• **Activity**:
Pictures aside, write out every record exactly as it appears.
--- START ---
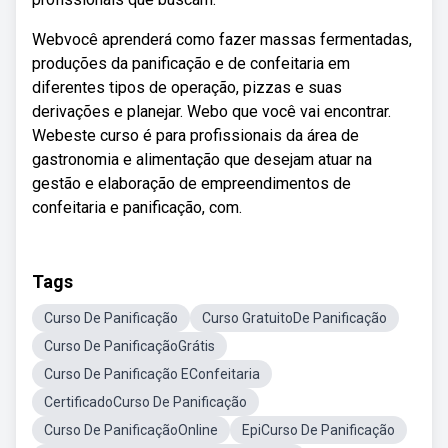
Webvocê aprenderá como fazer massas fermentadas,
produções da panificação e de confeitaria em
diferentes tipos de operação, pizzas e suas
derivações e planejar. Webo que você vai encontrar.
Webeste curso é para profissionais da área de
gastronomia e alimentação que desejam atuar na
gestão e elaboração de empreendimentos de
confeitaria e panificação, com.
Tags
Curso De Panificação
Curso GratuitoDe Panificação
Curso De PanificaçãoGrátis
Curso De Panificação EConfeitaria
CertificadoCurso De Panificação
Curso De PanificaçãoOnline
EpiCurso De Panificação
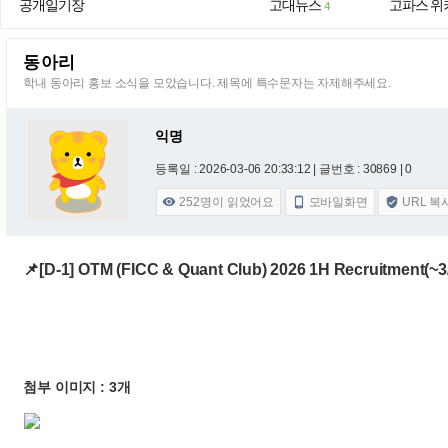
공개일기장
고대뉴스
고파스 위
4
동아리
학내 동아리 홍보 소식을 모았습니다. 제목에 특수문자는 자제해주세요.
익명
등록일 : 2026-03-06 20:33:12
| 글번호 : 30869 | 0
252
명이 읽었어요
모바일화면
URL 복



📌[D-1] OTM (FICC & Quant Club) 2026 1H Recruitment(~3
첨부 이미지 : 3개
--- END ---
• **Final answer**:
Webvocê aprenderá como fazer massas fermentadas,
produções da panificação e de confeitaria em
diferentes tipos de operação, pizzas e suas
derivações e planejar. Webo que você vai encontrar.
Webeste curso é para profissionais da área de
gastronomia e alimentação que desejam atuar na
gestão e elaboração de empreendimentos de
confeitaria e panificação, com.
Tags
Curso De Panificação
Curso GratuitoDe Panificação
Curso De PanificaçãoGrátis
Curso De Panificação EConfeitaria
CertificadoCurso De Panificação
Curso De PanificaçãoOnline
EpiCurso De Panificação
공개일기장
고대뉴스
고파스 위
4
동아리
학내 동아리 홍보 소식을 모았습니다. 제목에 특수문자는 자제해주세요.
익명
등록일 : 2026-03-06 20:33:12
| 글번호 : 30869 | 0
252
명이 읽었어요
모바일화면
URL 복



📌[D-1] OTM (FICC & Quant Club) 2026 1H Recruitment(~3
첨부 이미지 : 3개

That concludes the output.